Given $X\propto N(\mu,\psi^2)$ and $K$ constant, find $E(\max\{K-X,0\})$.
My attempt: $$ \begin{align} E(\max\{K-X,0\})\\ &=\int_{-\infty}^{\infty}\max\{K-x,0\}f_X(x)dx\\ &=\int_{K}^{\infty}(K-x)f_X(x)dx\\ &=\int_{K}^{\infty}[(K-\mu)-(X-\mu)]f_X(x)dx\\ &=\int_{K}^{\infty}(K-\mu)f_X(x)dx-\int_{K}^{\infty}(x-\mu)f_X(x)dx\\ &=(K-\mu)(1-\Phi(K))-\int_{K}^{\infty}(x-\mu)f_X(x)dx\\ &=(K-\mu)(1-\Phi(K))-\int_{K}^{\infty}(x-\mu)\frac{1}{(2\pi \psi^2)^{1/2}}e^{-\frac{(x-\mu)^2}{2\psi^2}}dx\\ &=(K-\mu)(1-\Phi(K))-\int_{\frac{(K-\mu)^2}{2\psi^2}}^{\infty}\psi^2\frac{1}{(2\pi \psi^2)^{1/2}}e^{-z}dz\\ &=(K-\mu)(1-\Phi(K))+\frac{\psi}{\sqrt{2\pi}}e^{-z}|_{\frac{(K-\mu)^2}{2\psi^2}}^{\infty}\\ &=(K-\mu)(1-\Phi(K))-\frac{\psi}{\sqrt{2\pi}}e^{-\frac{(K-\mu)^2}{2\psi^2}} \end{align} $$ where I have used the change of variables $z=\frac{(x-\mu)^2}{2\psi^2}$.

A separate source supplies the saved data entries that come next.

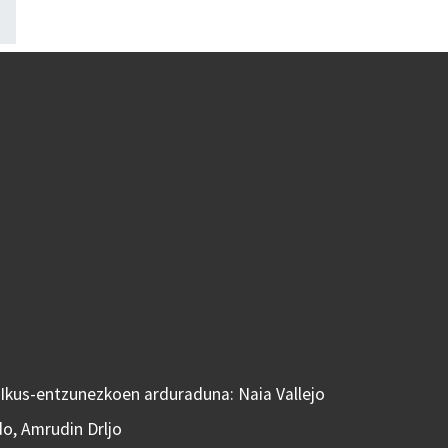
 Ikus-entzunezkoen arduraduna: Naia Vallejo
do, Amrudin Drljo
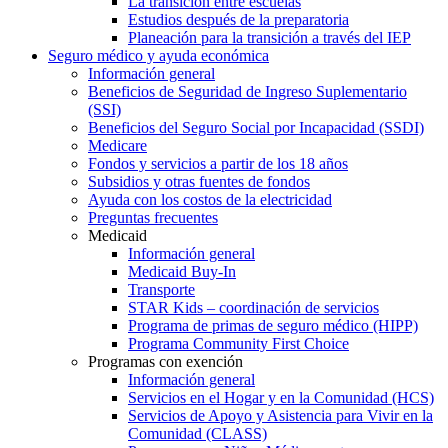
La transición entre escuelas
Estudios después de la preparatoria
Planeación para la transición a través del IEP
Seguro médico y ayuda económica
Información general
Beneficios de Seguridad de Ingreso Suplementario
(SSI)
Beneficios del Seguro Social por Incapacidad (SSDI)
Medicare
Fondos y servicios a partir de los 18 años
Subsidios y otras fuentes de fondos
Ayuda con los costos de la electricidad
Preguntas frecuentes
Medicaid
Información general
Medicaid Buy-In
Transporte
STAR Kids – coordinación de servicios
Programa de primas de seguro médico (HIPP)
Programa Community First Choice
Programas con exención
Información general
Servicios en el Hogar y en la Comunidad (HCS)
Servicios de Apoyo y Asistencia para Vivir en la
Comunidad (CLASS)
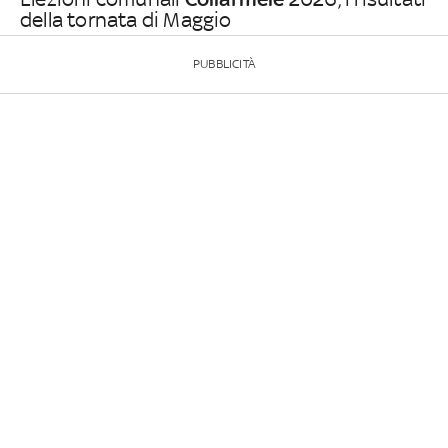
della tornata di Maggio
PUBBLICITÀ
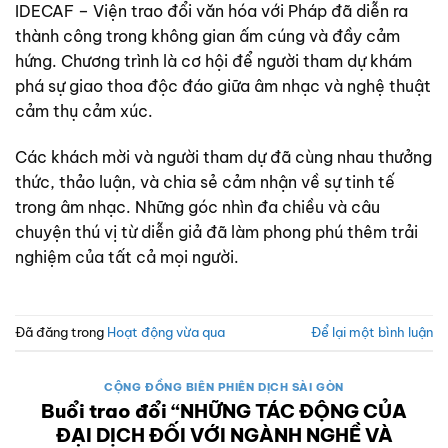
IDECAF – Viện trao đổi văn hóa với Pháp đã diễn ra
thành công trong không gian ấm cúng và đầy cảm
hứng. Chương trình là cơ hội để người tham dự khám
phá sự giao thoa độc đáo giữa âm nhạc và nghệ thuật
cảm thụ cảm xúc.
Các khách mời và người tham dự đã cùng nhau thưởng
thức, thảo luận, và chia sẻ cảm nhận về sự tinh tế
trong âm nhạc. Những góc nhìn đa chiều và câu
chuyện thú vị từ diễn giả đã làm phong phú thêm trải
nghiệm của tất cả mọi người.
Đã đăng trong
Hoạt động vừa qua
Để lại một bình luận
CỘNG ĐỒNG BIÊN PHIÊN DỊCH SÀI GÒN
Buổi trao đổi “NHỮNG TÁC ĐỘNG CỦA
ĐẠI DỊCH ĐỐI VỚI NGÀNH NGHỀ VÀ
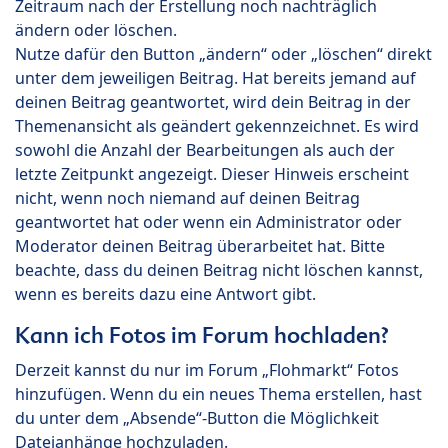
Zeitraum nach der Erstellung noch nachträglich
ändern oder löschen.
Nutze dafür den Button „ändern“ oder „löschen“ direkt
unter dem jeweiligen Beitrag. Hat bereits jemand auf
deinen Beitrag geantwortet, wird dein Beitrag in der
Themenansicht als geändert gekennzeichnet. Es wird
sowohl die Anzahl der Bearbeitungen als auch der
letzte Zeitpunkt angezeigt. Dieser Hinweis erscheint
nicht, wenn noch niemand auf deinen Beitrag
geantwortet hat oder wenn ein Administrator oder
Moderator deinen Beitrag überarbeitet hat. Bitte
beachte, dass du deinen Beitrag nicht löschen kannst,
wenn es bereits dazu eine Antwort gibt.
Kann ich Fotos im Forum hochladen?
Derzeit kannst du nur im Forum „Flohmarkt“ Fotos
hinzufügen. Wenn du ein neues Thema erstellen, hast
du unter dem „Absende“-Button die Möglichkeit
Dateianhänge hochzuladen.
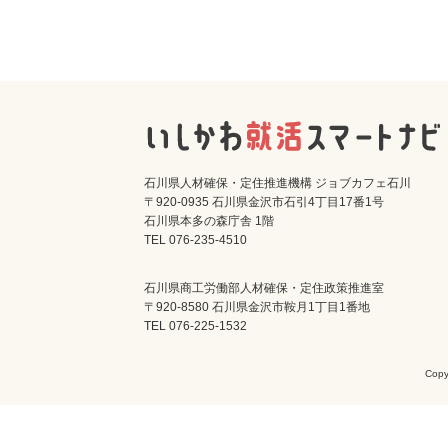
石川県人材確保・定住推進機構 ジョブカフェ石川
〒920-0935 石川県金沢市石引4丁目17番1号
石川県本多の森庁舎 1階
TEL 076-235-4510
石川県商工労働部人材確保・定住政策推進室
〒920-8580 石川県金沢市鞍月1丁目1番地
TEL 076-225-1532
Cop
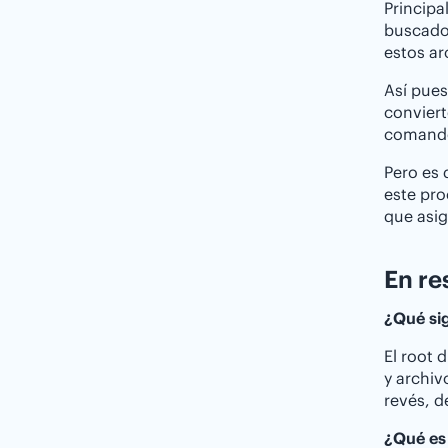
Princip
buscador
estos ar
Así pues
conviert
comando
Pero es 
este pr
que asi
En re
¿Qué sig
El root 
y archiv
revés, d
¿Qué es 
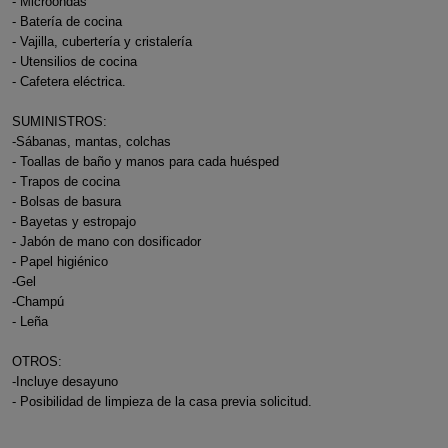
- Microondas
- Batería de cocina
- Vajilla, cubertería y cristalería
- Utensilios de cocina
- Cafetera eléctrica.
SUMINISTROS:
-Sábanas, mantas, colchas
- Toallas de baño y manos para cada huésped
- Trapos de cocina
- Bolsas de basura
- Bayetas y estropajo
- Jabón de mano con dosificador
- Papel higiénico
-Gel
-Champú
- Leña
OTROS:
-Incluye desayuno
- Posibilidad de limpieza de la casa previa solicitud.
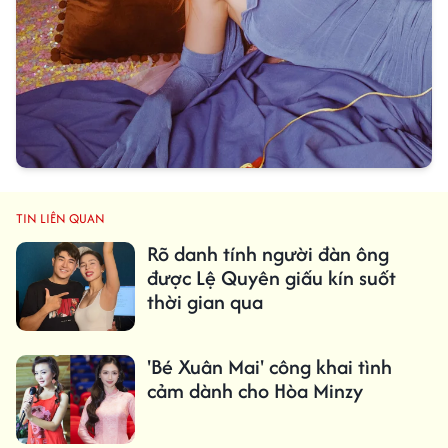
TIN LIÊN QUAN
Rõ danh tính người đàn ông
được Lệ Quyên giấu kín suốt
thời gian qua
'Bé Xuân Mai' công khai tình
cảm dành cho Hòa Minzy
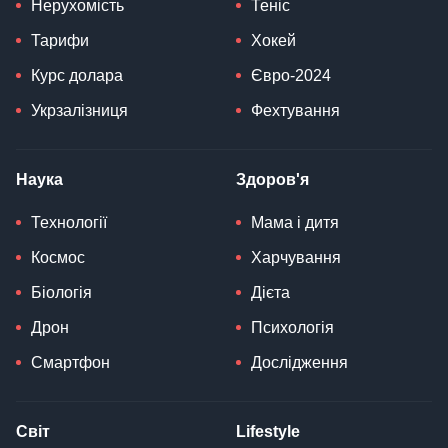
Нерухомість
Теніс
Тарифи
Хокей
Курс долара
Євро-2024
Укрзалізниця
Фехтування
Наука
Здоров'я
Технології
Мама і дитя
Космос
Харчування
Біологія
Дієта
Дрон
Психологія
Смартфон
Дослідження
Світ
Lifestyle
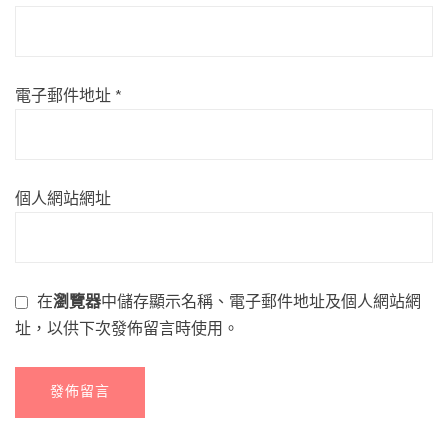
電子郵件地址
*
個人網站網址
在
瀏覽器
中儲存顯示名稱、電子郵件地址及個人網站網
址，以供下次發佈留言時使用。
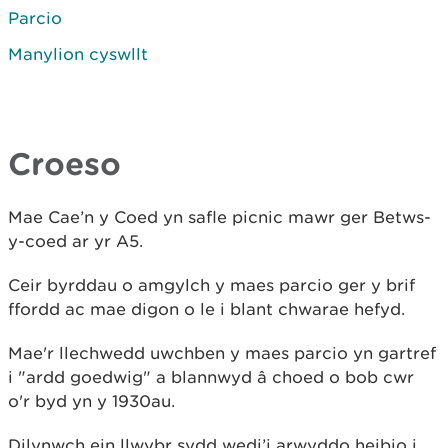
Parcio
Manylion cyswllt
Croeso
Mae Cae’n y Coed yn safle picnic mawr ger Betws-
y-coed ar yr A5.
Ceir byrddau o amgylch y maes parcio ger y brif
ffordd ac mae digon o le i blant chwarae hefyd.
Mae'r llechwedd uwchben y maes parcio yn gartref
i "ardd goedwig" a blannwyd â choed o bob cwr
o'r byd yn y 1930au.
Dilynwch ein llwybr sydd wedi’i arwyddo heibio i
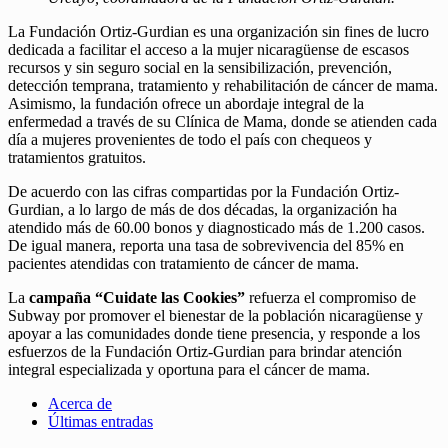
La Fundación Ortiz-Gurdian es una organización sin fines de lucro
dedicada a facilitar el acceso a la mujer nicaragüense de escasos
recursos y sin seguro social en la sensibilización, prevención,
detección temprana, tratamiento y rehabilitación de cáncer de mama.
Asimismo, la fundación ofrece un abordaje integral de la
enfermedad a través de su Clínica de Mama, donde se atienden cada
día a mujeres provenientes de todo el país con chequeos y
tratamientos gratuitos.
De acuerdo con las cifras compartidas por la Fundación Ortiz-
Gurdian, a lo largo de más de dos décadas, la organización ha
atendido más de 60.00 bonos y diagnosticado más de 1.200 casos.
De igual manera, reporta una tasa de sobrevivencia del 85% en
pacientes atendidas con tratamiento de cáncer de mama.
La
campaña “Cuidate las Cookies”
refuerza el compromiso de
Subway por promover el bienestar de la población nicaragüense y
apoyar a las comunidades donde tiene presencia, y responde a los
esfuerzos de la Fundación Ortiz-Gurdian para brindar atención
integral especializada y oportuna para el cáncer de mama.
Acerca de
Últimas entradas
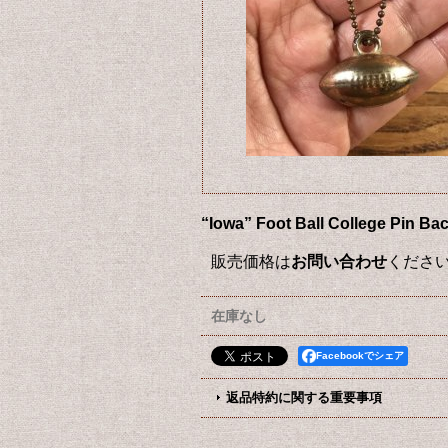
“Iowa” Foot Ball Coll
販売価格は
お問い合わせ
くださ
在庫なし
Facebookでシェア
返品特約に関する重要事項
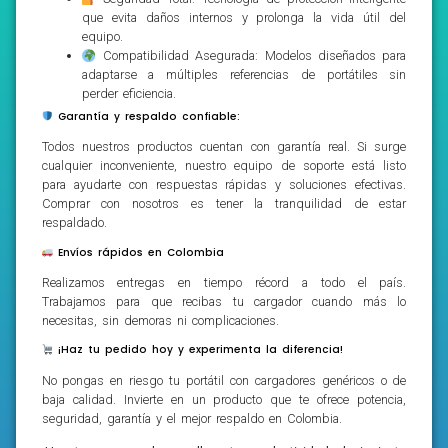
que evita daños internos y prolonga la vida útil del
equipo.
Compatibilidad Asegurada: Modelos diseñados para
adaptarse a múltiples referencias de portátiles sin
perder eficiencia.
Garantía y respaldo confiable:
Todos nuestros productos cuentan con garantía real. Si surge
cualquier inconveniente, nuestro equipo de soporte está listo
para ayudarte con respuestas rápidas y soluciones efectivas.
Comprar con nosotros es tener la tranquilidad de estar
respaldado.
Envíos rápidos en Colombia
Realizamos entregas en tiempo récord a todo el país.
Trabajamos para que recibas tu cargador cuando más lo
necesitas, sin demoras ni complicaciones.
¡Haz tu pedido hoy y experimenta la diferencia!
No pongas en riesgo tu portátil con cargadores genéricos o de
baja calidad. Invierte en un producto que te ofrece potencia,
seguridad, garantía y el mejor respaldo en Colombia.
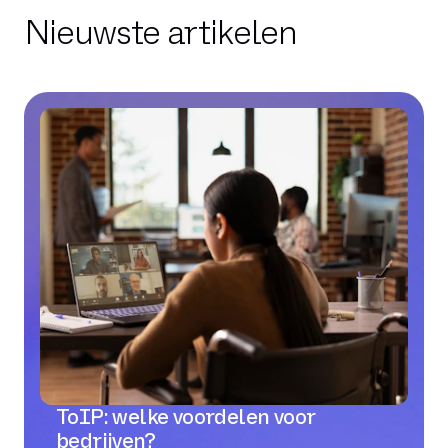
Nieuwste artikelen
ToIP: welke voordelen voor
bedrijven?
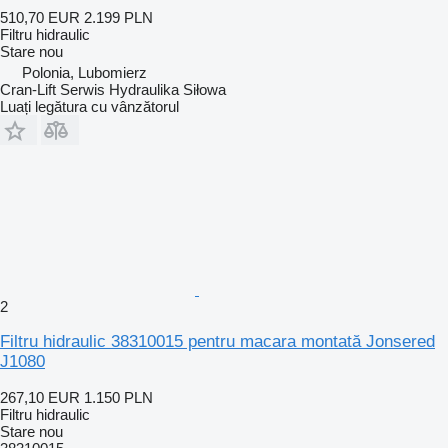
510,70 EUR
2.199 PLN
Filtru hidraulic
Stare
nou
Polonia, Lubomierz
Cran-Lift Serwis Hydraulika Siłowa
Luați legătura cu vânzătorul
2
Filtru hidraulic 38310015 pentru macara montată Jonsered
J1080
267,10 EUR
1.150 PLN
Filtru hidraulic
Stare
nou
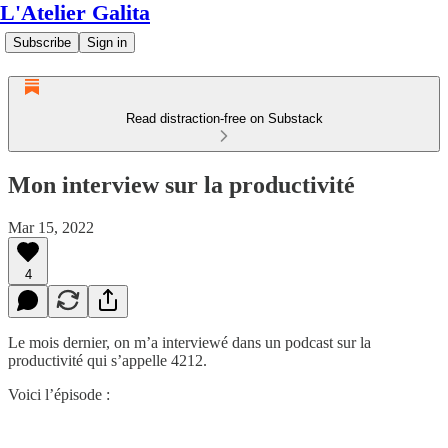
L'Atelier Galita
Subscribe
Sign in
Read distraction-free on Substack
Mon interview sur la productivité
Mar 15, 2022
4
Le mois dernier, on m’a interviewé dans un podcast sur la
productivité qui s’appelle 4212.
Voici l’épisode :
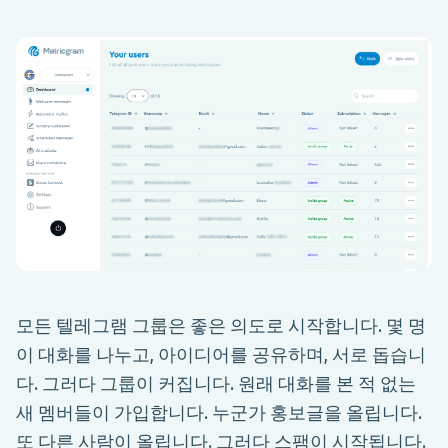
모든 텔레그램 그룹은 좋은 의도로 시작합니다. 몇 명
이 대화를 나누고, 아이디어를 공유하며, 서로 돕습니
다. 그러다 그룹이 커집니다. 원래 대화를 본 적 없는
새 멤버들이 가입합니다. 누군가 홍보글을 올립니다.
또 다른 사람이 올립니다. 그러다 스팸이 시작됩니다.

However, when I check my answer numerically, I see that the integral is not correct. Here is working Python code to check:
import numpy as np
from scipy.stats import norm
# simulation parameters for checking answers numerically
trials = 100000
K = 0.25
mu = np.pi/2
psi = 3.0
simulated = np.mean([np.max([K-x, 0])
for x in np.random.normal(mu, psi, trials)])
numerical = (K-mu)*(1-norm.cdf(K, mu, psi)) - np.exp(-((K-mu)**2)/(2*psi**2))*psi/np.sqrt(2*np.pi)
print(simulated)
print(numerical)
This gives:
simulated = 0.6448298784565597
numerical = -1.9713797586737627
What is the issue with my integration?
The bounds on the original integral are not correct. The requirement $x\le K$ means the bounds must run from $-\infty$ to $K$.
Here are the correct steps: $$ \begin{align} E(\max\{K-X,0\})\\ &=\int_{-\infty}^{\infty}\max\{K-x,0\}f_X(x)dx\\ &=\int_{-\infty}^{K}(K-x)f_X(x)dx\\ &=\int_{-\infty}^{K}[(K-\mu)-(X-\mu)]f_X(x)dx\\ &=\int_{-\infty}^{K}(K-\mu)f_X(x)dx-\int_{-\infty}^{K}(x-\mu)f_X(x)dx\\ &=(K-\mu)\Phi(K)-\int_{-\infty}^{K}(x-\mu)f_X(x)dx\\ &=(K-\mu)\Phi(K)-\int_{-\infty}^{K}(x-\mu)\frac{1}{(2\pi \psi^2)^{1/2}}e^{-\frac{(x-\mu)^2}{2\psi^2}}dx\\ &=(K-\mu)\Phi(K)-\int_{\infty}^{\frac{(K-\mu)^2}{2\psi^2}}\psi^2\frac{1}{(2\pi \psi^2)^{1/2}}e^{-z}dz\\ &=(K-\mu)\Phi(K)+\frac{\psi}{\sqrt{2\pi}}e^{-\frac{(K-\mu)^2}{2\psi^2}} \end{align} $$
Here is working Python code to check:
This gives:
simulated = 0.6526939144762599
numerical = 0.650583431878866
where the difference in value arises because of the finite number of trials used for the simulation.